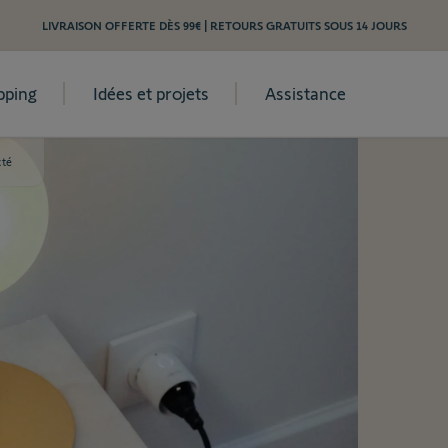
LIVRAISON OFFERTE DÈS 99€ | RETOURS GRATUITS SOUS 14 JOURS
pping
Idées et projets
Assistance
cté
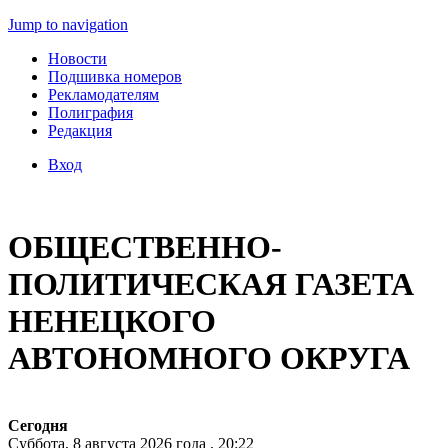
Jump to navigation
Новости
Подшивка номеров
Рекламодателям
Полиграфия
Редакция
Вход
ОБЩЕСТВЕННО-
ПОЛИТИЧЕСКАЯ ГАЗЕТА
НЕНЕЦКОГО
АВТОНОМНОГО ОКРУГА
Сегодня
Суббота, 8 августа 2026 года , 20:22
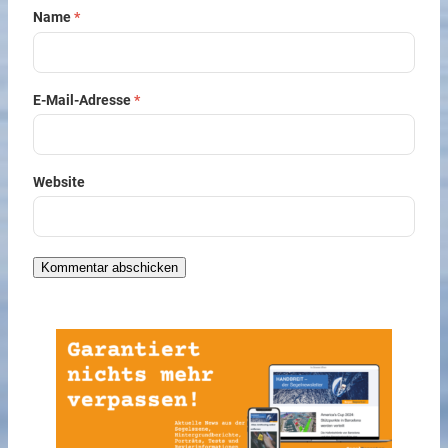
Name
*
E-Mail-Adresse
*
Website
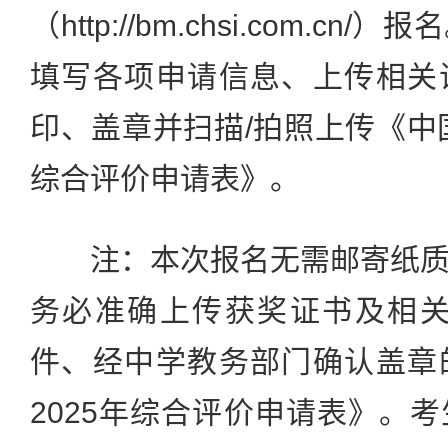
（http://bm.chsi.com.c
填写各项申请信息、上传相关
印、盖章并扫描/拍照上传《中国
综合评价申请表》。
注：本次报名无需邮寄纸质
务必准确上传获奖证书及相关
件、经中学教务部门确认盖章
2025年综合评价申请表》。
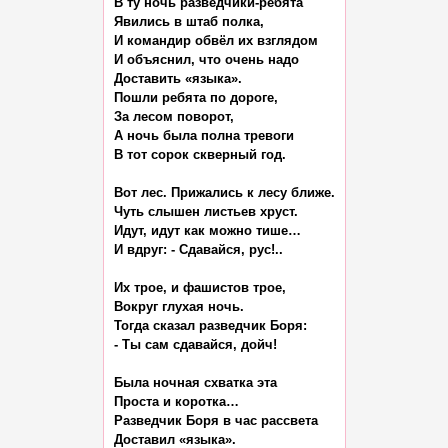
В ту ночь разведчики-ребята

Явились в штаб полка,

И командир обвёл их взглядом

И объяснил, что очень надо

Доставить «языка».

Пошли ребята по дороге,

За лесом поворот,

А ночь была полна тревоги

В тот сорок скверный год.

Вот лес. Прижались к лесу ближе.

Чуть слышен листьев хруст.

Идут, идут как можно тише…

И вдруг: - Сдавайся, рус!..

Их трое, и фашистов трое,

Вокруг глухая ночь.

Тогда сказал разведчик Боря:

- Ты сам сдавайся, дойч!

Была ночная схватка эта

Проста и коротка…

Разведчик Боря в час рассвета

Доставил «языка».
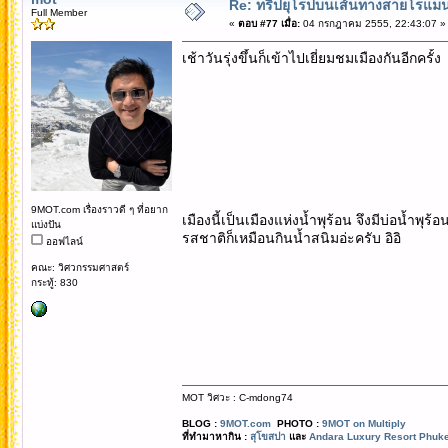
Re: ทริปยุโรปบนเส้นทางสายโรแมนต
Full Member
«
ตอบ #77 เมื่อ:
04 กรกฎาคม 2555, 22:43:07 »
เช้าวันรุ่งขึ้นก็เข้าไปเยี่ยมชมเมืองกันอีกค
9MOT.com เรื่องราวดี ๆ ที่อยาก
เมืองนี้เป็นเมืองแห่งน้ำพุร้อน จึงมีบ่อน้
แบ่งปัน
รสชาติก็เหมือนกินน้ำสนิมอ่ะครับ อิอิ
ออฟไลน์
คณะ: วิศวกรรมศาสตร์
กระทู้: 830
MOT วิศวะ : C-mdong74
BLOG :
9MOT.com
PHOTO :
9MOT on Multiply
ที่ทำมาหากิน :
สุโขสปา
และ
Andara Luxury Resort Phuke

- [PROMPT]
Where the string "ребята" occurs in the data, return the whole line.

- [RESPONSE]
В ту ночь разведчики-ребята
Пошли ребята по дороге,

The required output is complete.